Chris_Leong 28 Jan 2024 7:28 UTC
3 points
1
Just to check I understand this correctly: from what I can gather it seems that this shows that LayerNorm is monosemantic if your residual stream activation is just that direction. It doesn’t show that it is monosemantic for the purposes of doing vector addition where we want to stack multiple monosemantic directions at once. That is, if you want to represent other dimensions as well, these might push the LayerNormed vector into a different spline. Am I correct here?

That said, maybe we can model the other dimensions as random jostling in such as way that it all cancels out if a lot of dimensions are activated?
- ojorgensen 28 Jan 2024 19:29 UTC
  1 point
  0
  Parent
  Yeah I think we have the same understanding here (in hindsight I should have made this more explicit in the post / title).
  
  I would be excited to see someone empirically try to answer the question you mention at the end.
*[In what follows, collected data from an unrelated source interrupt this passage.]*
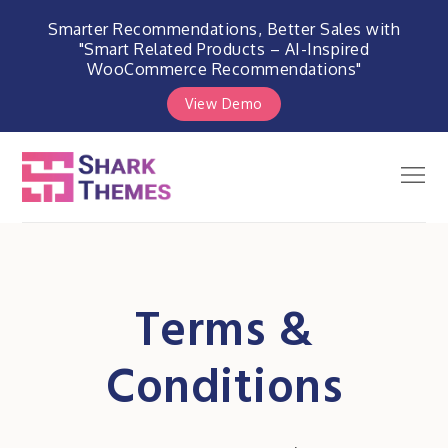
Smarter Recommendations, Better Sales with
"Smart Related Products – AI-Inspired
WooCommerce Recommendations"
View Demo
Skip
to
Men
Shark Themes
content
WordPress Themes & Plugins
Marketplace
Terms &
Conditions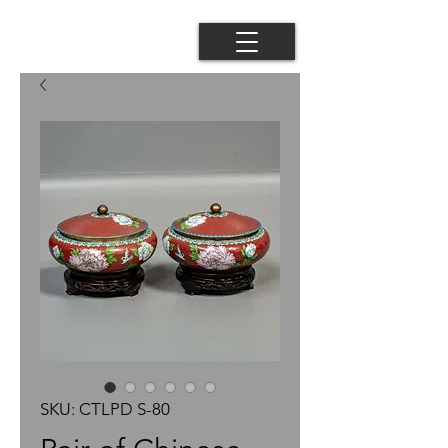
SKU: CTLPD S-80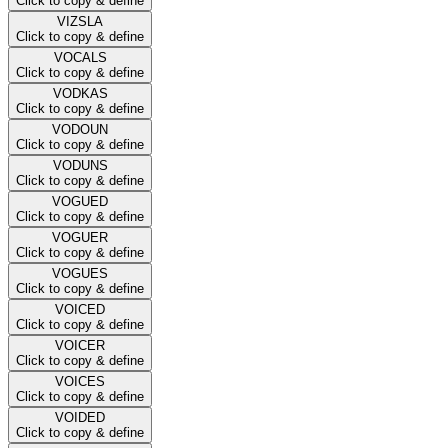
Click to copy & define
VIZSLA
Click to copy & define
VOCALS
Click to copy & define
VODKAS
Click to copy & define
VODOUN
Click to copy & define
VODUNS
Click to copy & define
VOGUED
Click to copy & define
VOGUER
Click to copy & define
VOGUES
Click to copy & define
VOICED
Click to copy & define
VOICER
Click to copy & define
VOICES
Click to copy & define
VOIDED
Click to copy & define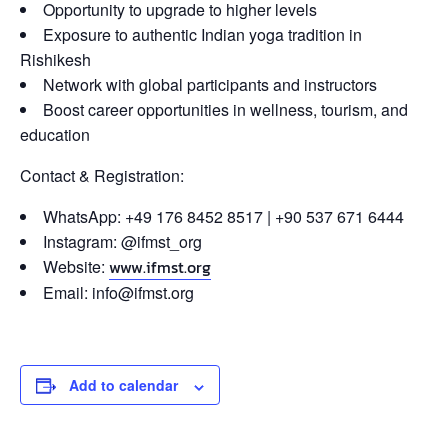
Opportunity to upgrade to higher levels
Exposure to authentic Indian yoga tradition in
Rishikesh
Network with global participants and instructors
Boost career opportunities in wellness, tourism, and
education
Contact & Registration:
WhatsApp: +49 176 8452 8517 | +90 537 671 6444
Instagram: @ifmst_org
Website:
www.ifmst.org
Email: info@ifmst.org
Add to calendar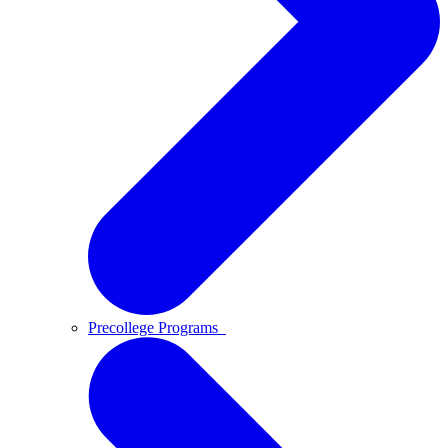
Precollege Programs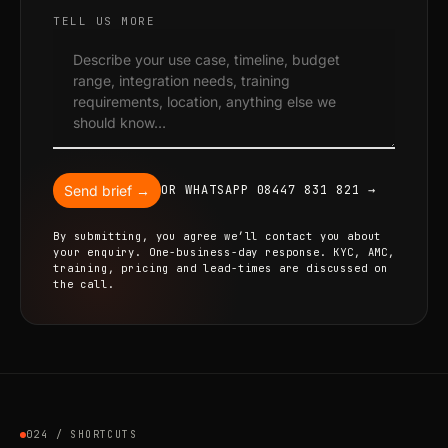
TELL US MORE
Send brief →
OR WHATSAPP 08447 831 821 →
By submitting, you agree we’ll contact you about
your enquiry. One-business-day response. KYC, AMC,
training, pricing and lead-times are discussed on
the call.
024 / SHORTCUTS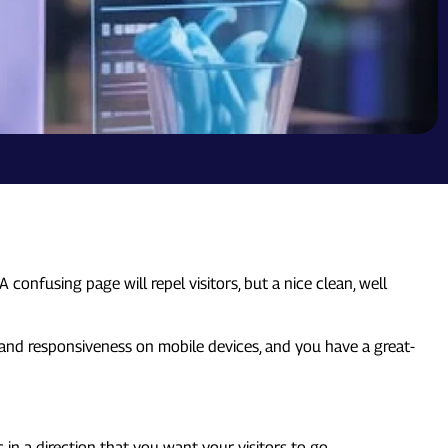
confusing page will repel visitors, but a nice clean, well
 and responsiveness on mobile devices, and you have a great-
c in a direction that you want your visitors to go.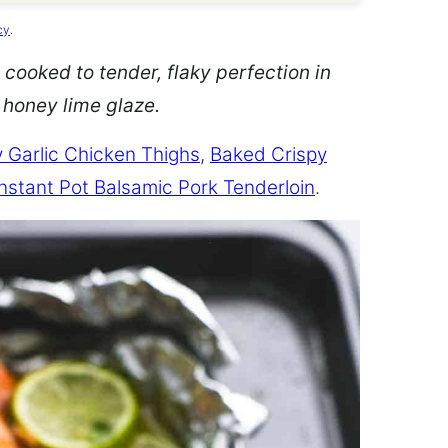
cy
.
 cooked to tender, flaky perfection in
d honey lime glaze.
 Garlic Chicken Thighs
,
Baked Crispy
Instant Pot Balsamic Pork Tenderloin
.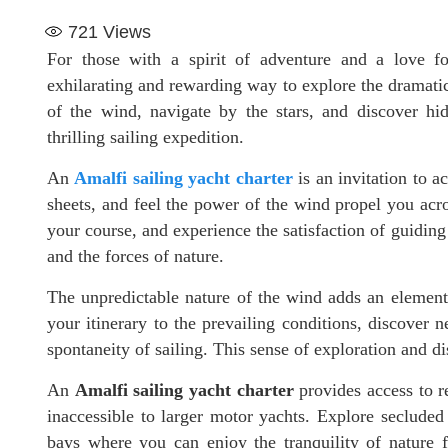
721
Views
For those with a spirit of adventure and a love f
exhilarating and rewarding way to explore the dramatic 
of the wind, navigate by the stars, and discover 
thrilling sailing expedition.
An
Amalfi sailing yacht charter
is an invitation to ac
sheets, and feel the power of the wind propel you acro
your course, and experience the satisfaction of guiding 
and the forces of nature.
The unpredictable nature of the wind adds an elemen
your itinerary to the prevailing conditions, discover
spontaneity of sailing. This sense of exploration and
An
Amalfi sailing yacht charter
provides access to re
inaccessible to larger motor yachts. Explore secluded
bays where you can enjoy the tranquility of nature 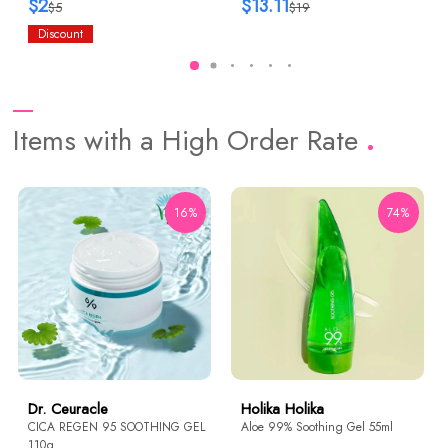
$2
$13.11
$5
$19
Discount
Items with a High Order Rate
16%
74%
Dr. Ceuracle
Holika Holika
CICA REGEN 95 SOOTHING GEL
Aloe 99% Soothing Gel 55ml
110g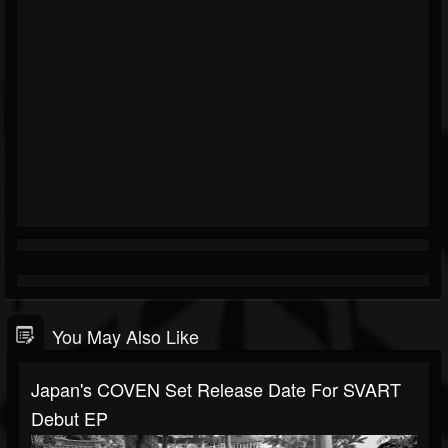
You May Also Like
Japan's COVEN Set Release Date For SVART
Debut EP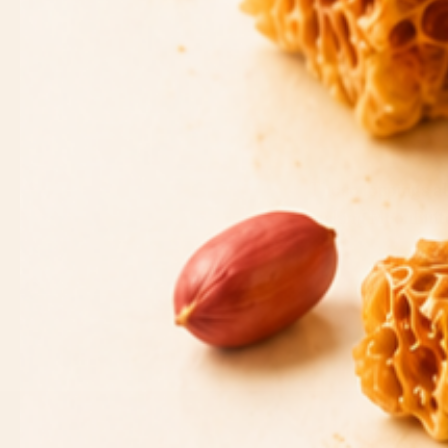
These toppings al
making MoonButter
SEARCH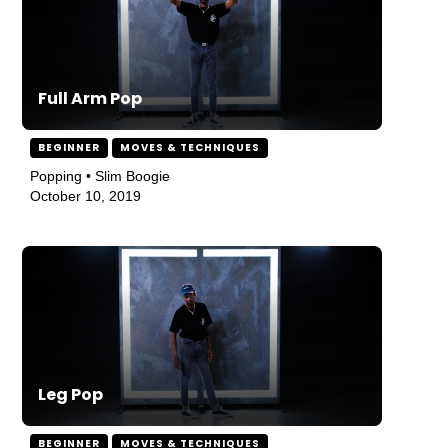
Full Arm Pop
BEGINNER
MOVES & TECHNIQUES
Popping • Slim Boogie
October 10, 2019
Leg Pop
BEGINNER
MOVES & TECHNIQUES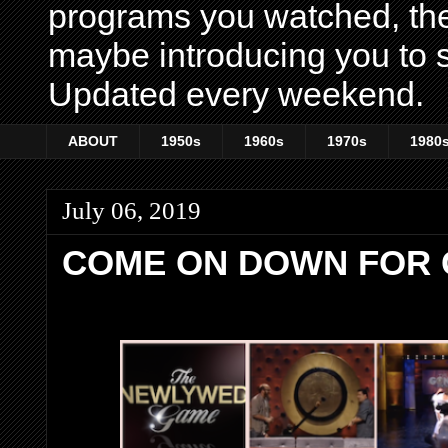
programs you watched, th
maybe introducing you to s
Updated every weekend.
ABOUT
1950s
1960s
1970s
1980
July 06, 2019
COME ON DOWN FOR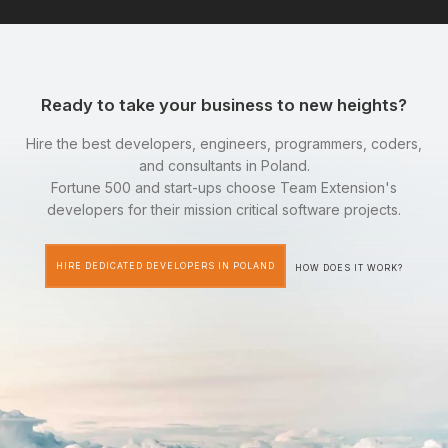
Ready to take your business to new heights?
Hire the best developers, engineers, programmers, coders,
and consultants in Poland.
Fortune 500 and start-ups choose Team Extension's
developers for their mission critical software projects.
HIRE DEDICATED DEVELOPERS IN POLAND
HOW DOES IT WORK?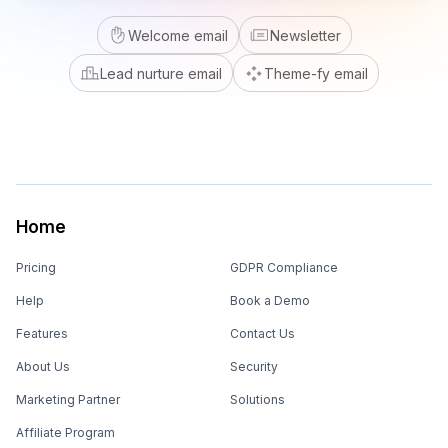
Welcome email
Newsletter
Lead nurture email
Theme-fy email
Home
Pricing
GDPR Compliance
Help
Book a Demo
Features
Contact Us
About Us
Security
Marketing Partner
Solutions
Affiliate Program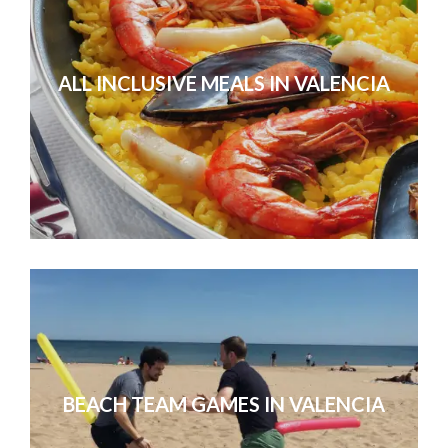
ALL INCLUSIVE MEALS IN VALENCIA
Our sales conference in Valencia
Without exception, everyone agreed
conference they’d ever
BEACH TEAM GAMES IN VALENCIA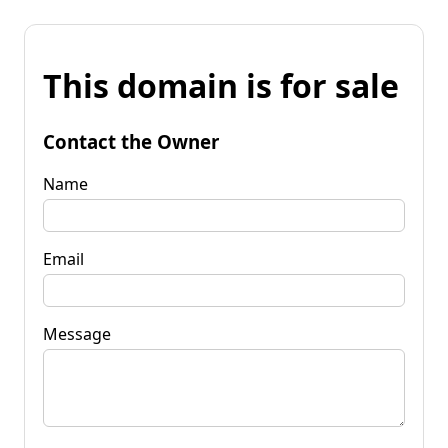
This domain is for sale
Contact the Owner
Name
Email
Message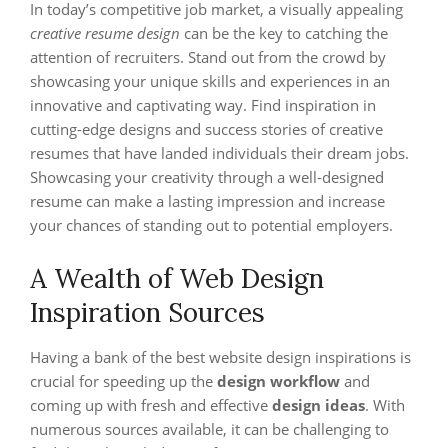
In today’s competitive job market, a visually appealing
creative resume design
can be the key to catching the
attention of recruiters. Stand out from the crowd by
showcasing your unique skills and experiences in an
innovative and captivating way. Find inspiration in
cutting-edge designs and success stories of creative
resumes that have landed individuals their dream jobs.
Showcasing your creativity through a well-designed
resume can make a lasting impression and increase
your chances of standing out to potential employers.
A Wealth of Web Design
Inspiration Sources
Having a bank of the best website design inspirations is
crucial for speeding up the
design workflow
and
coming up with fresh and effective
design ideas
. With
numerous sources available, it can be challenging to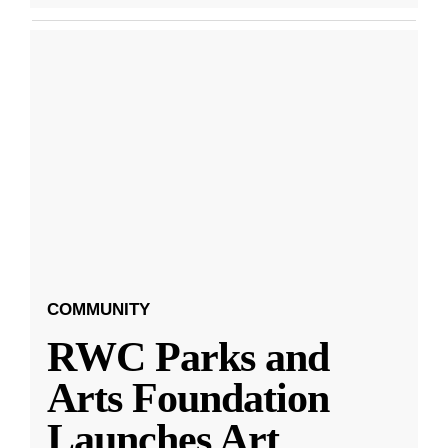
COMMUNITY
RWC Parks and
Arts Foundation
Launches Art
In particular, given some direction $u$ and a LayerNormed vector $v$ , one might try to quantify how smoothly rotating from $v$ towards $u$ changes the output of the MLP layer. This seems like a good test of whether the Polytope Lens is helpful / necessary for understanding the MLPs of Transformers (with smooth changes corresponding to your ‘random jostling cancels out’ corresponding to not needing to worry about Polytope Lens style issues).
  - Chris_Leong 29 Jan 2024 1:51 UTC
    2 points
    0
    Parent
    Also: It seems like there would be an easier way to get this observation that this post makes, ie. directly showing that kV and V get mapped to the same point by layer norm (excluding the epsilon).
    
    Don’t get me wrong, the circle is cool, but seems like it’s a bit of a detour.